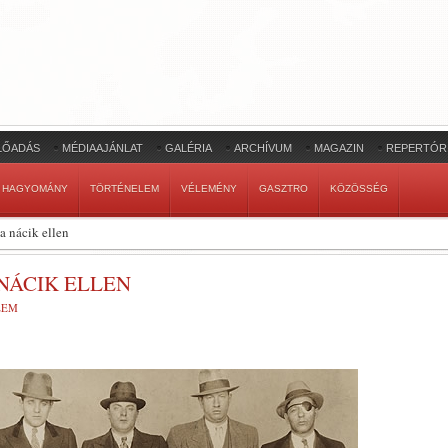
LŐADÁS
MÉDIAAJÁNLAT
GALÉRIA
ARCHÍVUM
MAGAZIN
REPERTÓR
HAGYOMÁNY
TÖRTÉNELEM
VÉLEMÉNY
GASZTRO
KÖZÖSSÉG
a nácik ellen
NÁCIK ELLEN
LEM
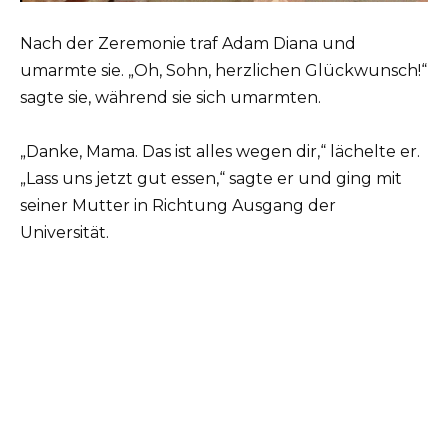
Nach der Zeremonie traf Adam Diana und
umarmte sie. „Oh, Sohn, herzlichen Glückwunsch!“
sagte sie, während sie sich umarmten.
„Danke, Mama. Das ist alles wegen dir,“ lächelte er.
„Lass uns jetzt gut essen,“ sagte er und ging mit
seiner Mutter in Richtung Ausgang der
Universität.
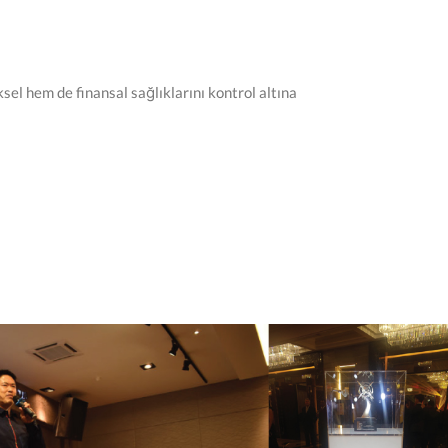
sel hem de finansal sağlıklarını kontrol altına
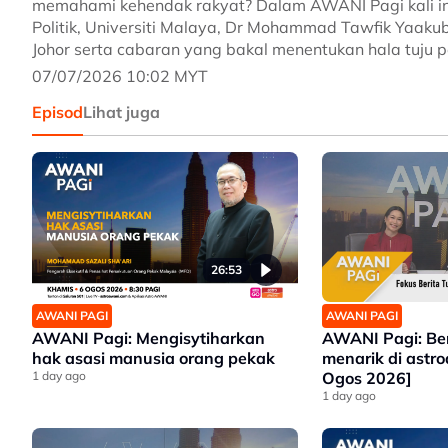
memahami kehendak rakyat? Dalam AWANI Pagi kali ini
Politik, Universiti Malaya, Dr Mohammad Tawfik Yaaku
Johor serta cabaran yang bakal menentukan hala tuju pe
07/07/2026 10:02 MYT
Episod
Lihat juga
26:53
AWANI PAGI
AWANI PAGI
AWANI Pagi: Mengisytiharkan
AWANI Pagi: Be
hak asasi manusia orang pekak
menarik di astr
1 day ago
Ogos 2026]
1 day ago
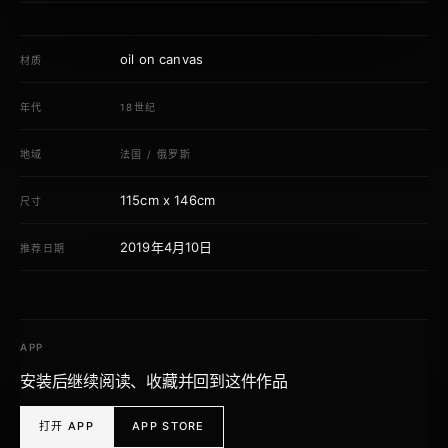
oil on canvas
材质
年代
18世纪
地域
法国
/
俄罗斯
115cm x 146cm
尺寸
2019年4月10日
推荐日期
APP
安装后继续阅读、收藏并回到这件作品
打开 APP
APP STORE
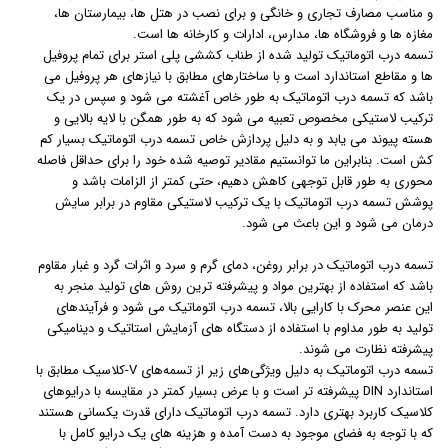
و مناسب مصارف تجاری و خانگی و برای نصب در هتل ها، بیمارستان ها،
مغازه ها و فروشگاه ها، مدارس، ادارات و کارخانه ها است.
تسمه درب اتوماتیک تولید شده از طناب کششی پلی استر برای تمام پروفیل
ها و مقاطع استاندارد است و با ساختارهای مطابق با نیازهای هر پروفیل می
باشد که تسمه درب اتوماتیک به طور خاص آغشته می شود و سپس در یک
ترکیب لاستیکی مخصوص تعبیه می شود که به طور همگن با لایه بالایی و
هسته پیوند می یابد و به دلیل پردازش خاص تسمه درب اتوماتیک بسیار کم
کش است. بنابراین ما توانستیم مقادیر توصیه شده خود را برای حداقل فاصله
محوری به طور قابل توجهی کاهش دهیم، حتی کمتر از الزامات باشد و
پوشش تسمه درب اتوماتیک با یک ترکیب لاستیکی مقاوم در برابر سایش
درمان می شود و این باعث می شود.
تسمه درب اتوماتیک در برابر روغن، دمای گرم و سرد و اثرات گرد و غبار مقاوم
باشد که استفاده از بهترین مواد و پیشرفته ترین روش های تولید منجر به
این عنصر محرک با کارایی بالا، تسمه درب اتوماتیک می شود و فرآیندهای
تولید به طور مداوم با استفاده از دستگاه های آزمایش استاتیک و دینامیکی
پیشرفته نظارت می شوند.
تسمه درب اتوماتیک به دلیل ویژگی‌های زیر از تسمه‌های V-کلاسیک مطابق با
استاندارد DIN پیشرفته تر است و با عرض بسیار کمتر در مقایسه با درایوهای
کلاسیک کاربرد بهتری دارد. تسمه درب اتوماتیک دارای قدرت یکسانی هستند
که با توجه به فضای موجود به دست آمده و هزینه های یک درایو کامل با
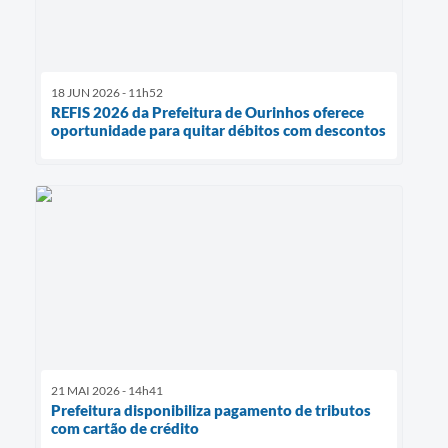
18 JUN 2026 - 11h52
REFIS 2026 da Prefeitura de Ourinhos oferece
oportunidade para quitar débitos com descontos
21 MAI 2026 - 14h41
Prefeitura disponibiliza pagamento de tributos
com cartão de crédito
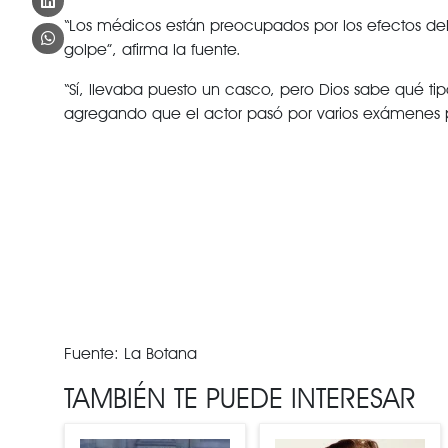
“Los médicos están preocupados por los efectos del
golpe”, afirma la fuente.
“Sí, llevaba puesto un casco, pero Dios sabe qué tip
agregando que el actor pasó por varios exámenes 
Fuente: La Botana
TAMBIÉN TE PUEDE INTERESAR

___

§ INSTRUCTIONS TO FOLLOW:
Where does the string "لاستیکی" appear in the records above? Show every line that holds it.

§ ANSWER TO THIS TASK:
ترکیب لاستیکی مخصوص تعبیه می شود که به طور همگن با لایه بالایی و
پوشش تسمه درب اتوماتیک با یک ترکیب لاستیکی مقاوم در برابر سایش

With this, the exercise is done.